According to Plato, Atlantis was a naval power that conquered many parts of Western Europe and Africa 9,000 years before the time of Solon, the great, great grandfather of Critias. Solon learned of Atlantis through Egyptian priests at Sais in around 600 BCE, where the history of ancient Athens and Atlantis had been recorded in Egyptian hieroglyphics. The priests of Sais translated the tale into Greek, and Solon returned home with the epic.
If this did indeed happen, and even that part of the story is up for debate, why the tale lay ignored for the next 200 years is unexplained. Instead, Plato tells us that it is he who decided to breathe new life into the story, and that the tale he is giving to the world has been adapted for a local audience. Plato explains that many names of gods in the dialogues, for example, have been changed to sound more Greek, retaining the meanings of the names, but not their original forms.

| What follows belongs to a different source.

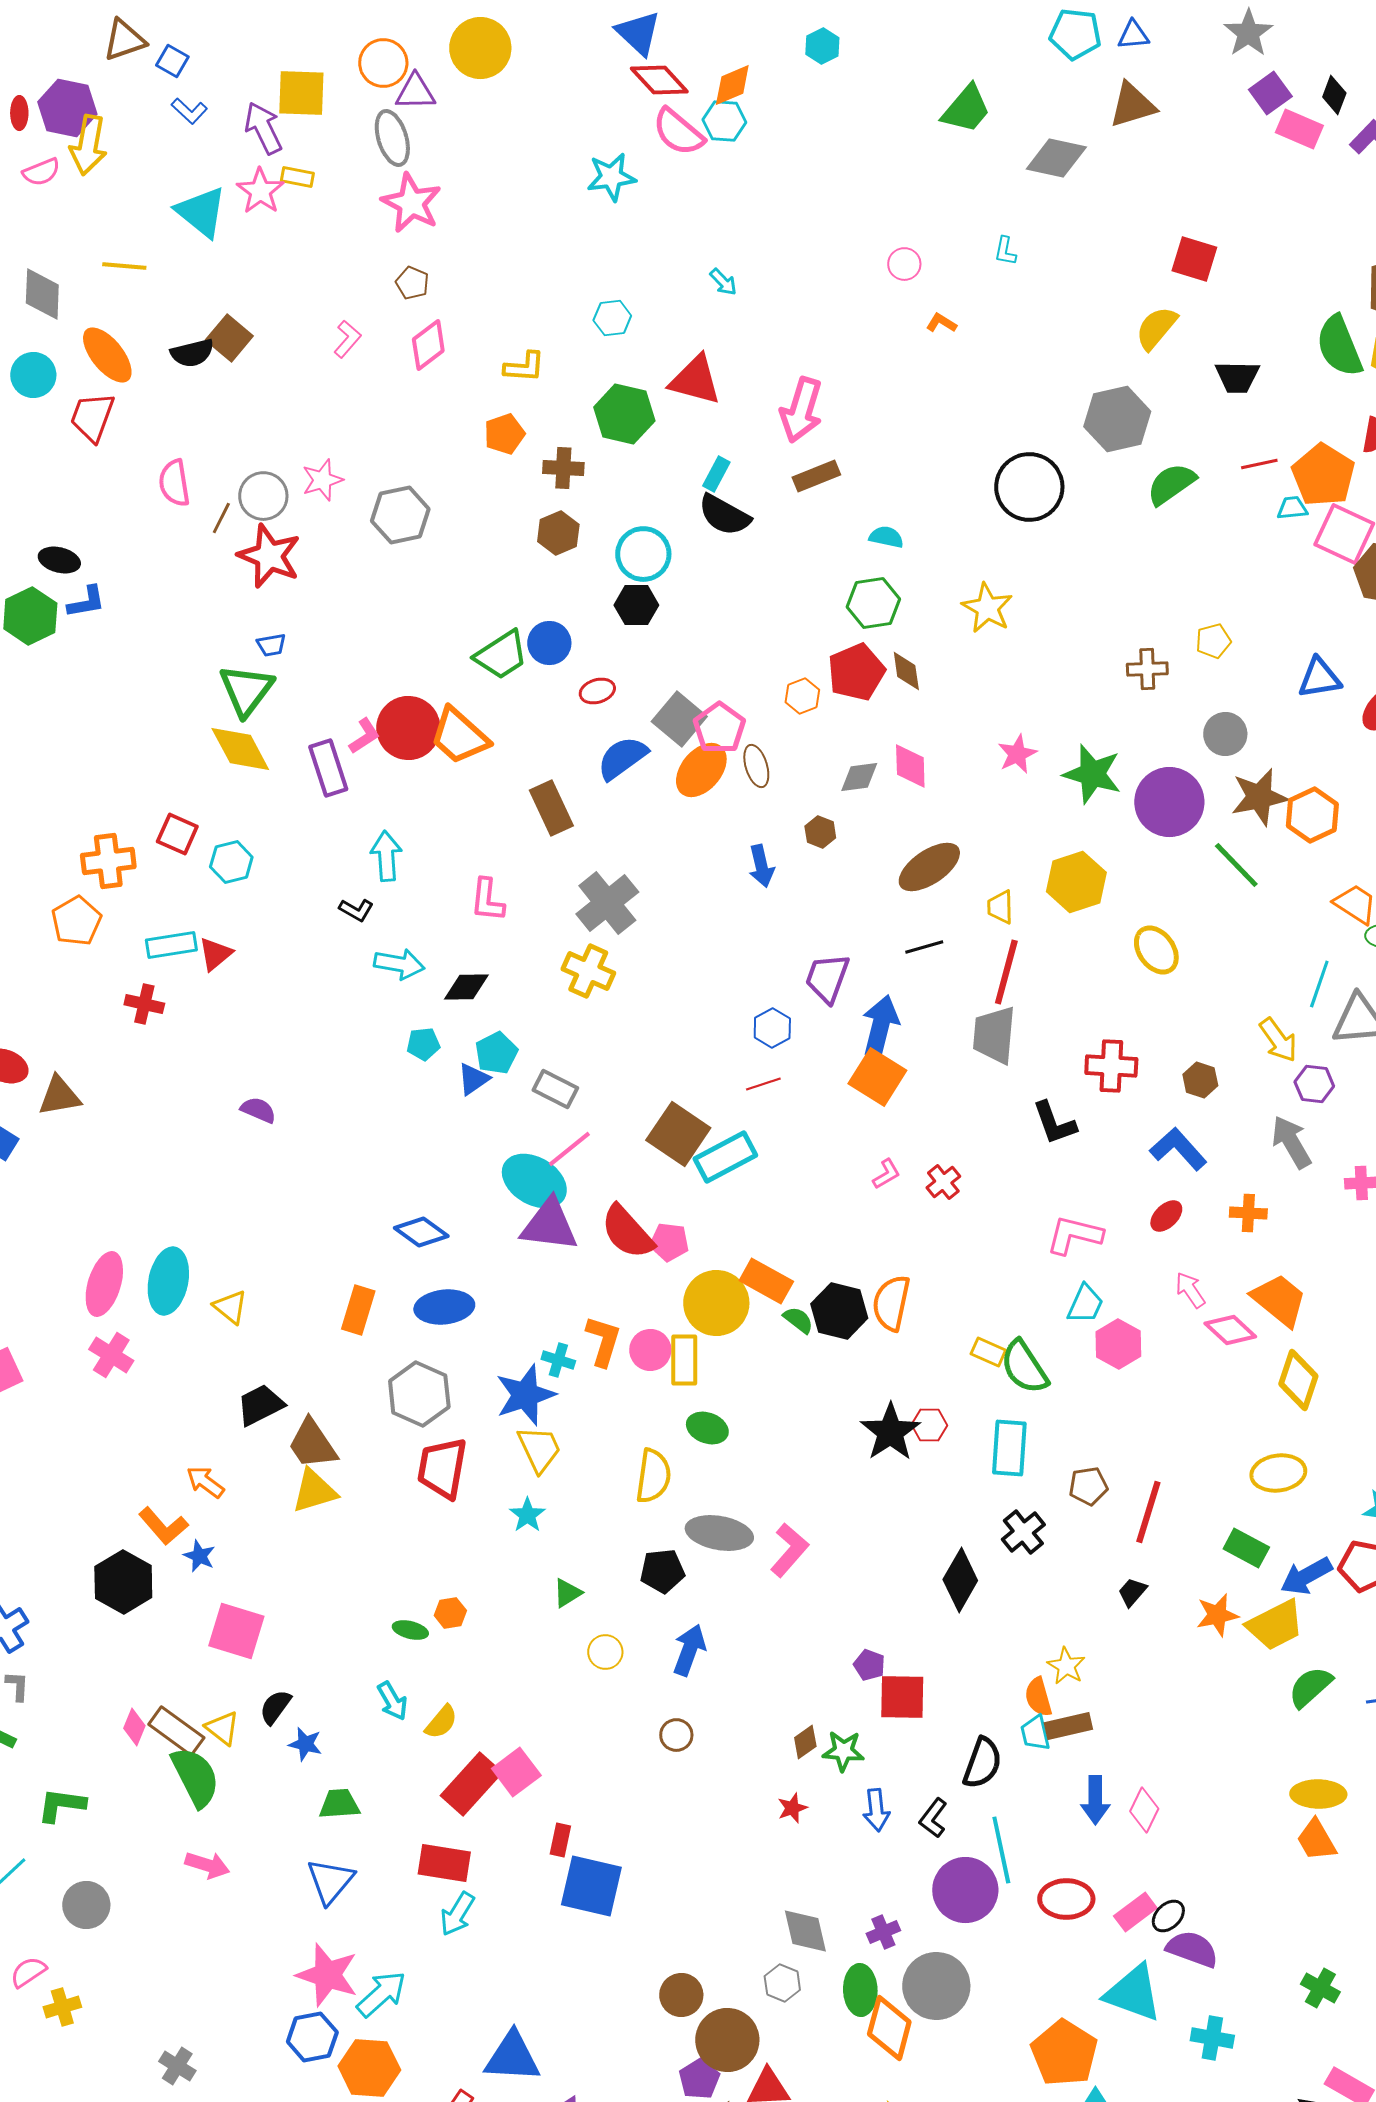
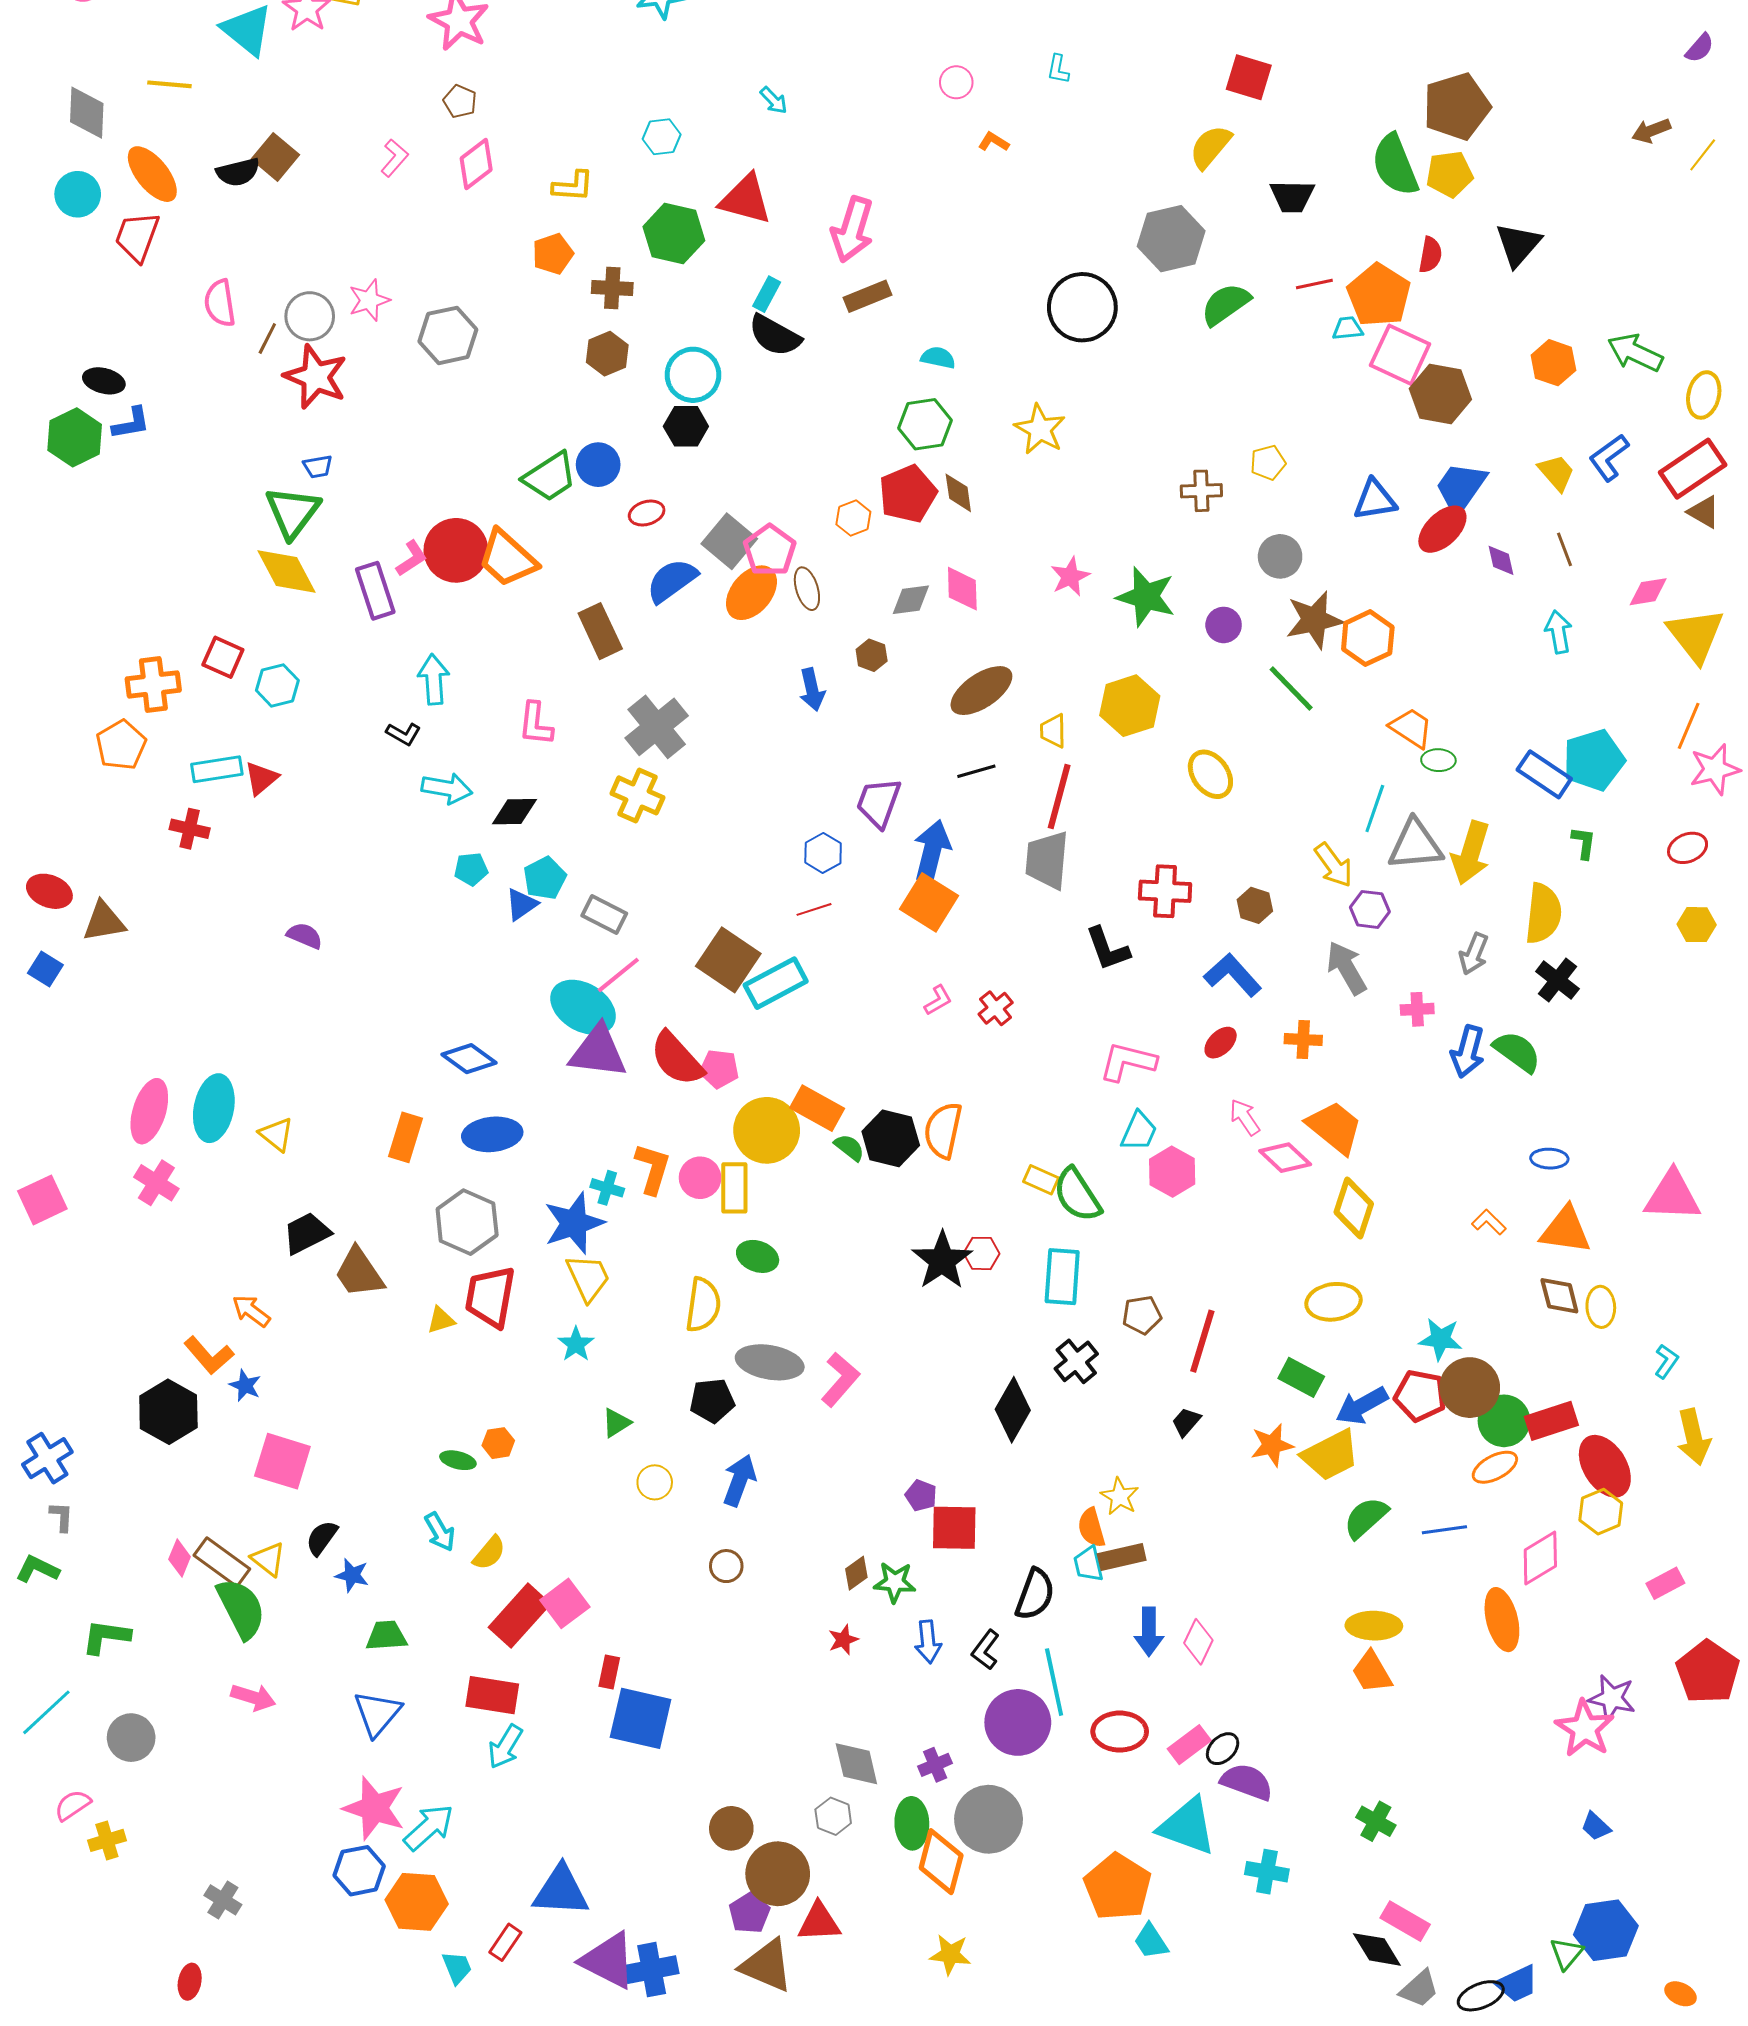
purple circle: (1169, 802) -> (1224, 625), size x0.5
yellow triangle: (314, 1491) -> (441, 1320), moved, size x0.6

From there, more questions abound. If Plato changed the names of the gods, what else did he change? How does the story match up with our current understanding of archaeology and pre-history? How can we be sure, if the story is true, that it is even a faithful retelling of it?
The truth is, until evidence surfaces that can prove otherwise, we can never be sure. We can make educated guesses, but no more than that.
And so unfolds a 2,600 year old treasure hunt. The allure of a lost city. The promise of fame and fortune. And a myriad of competing theories that often tell us more about the searcher, than the tale of Atlantis itself.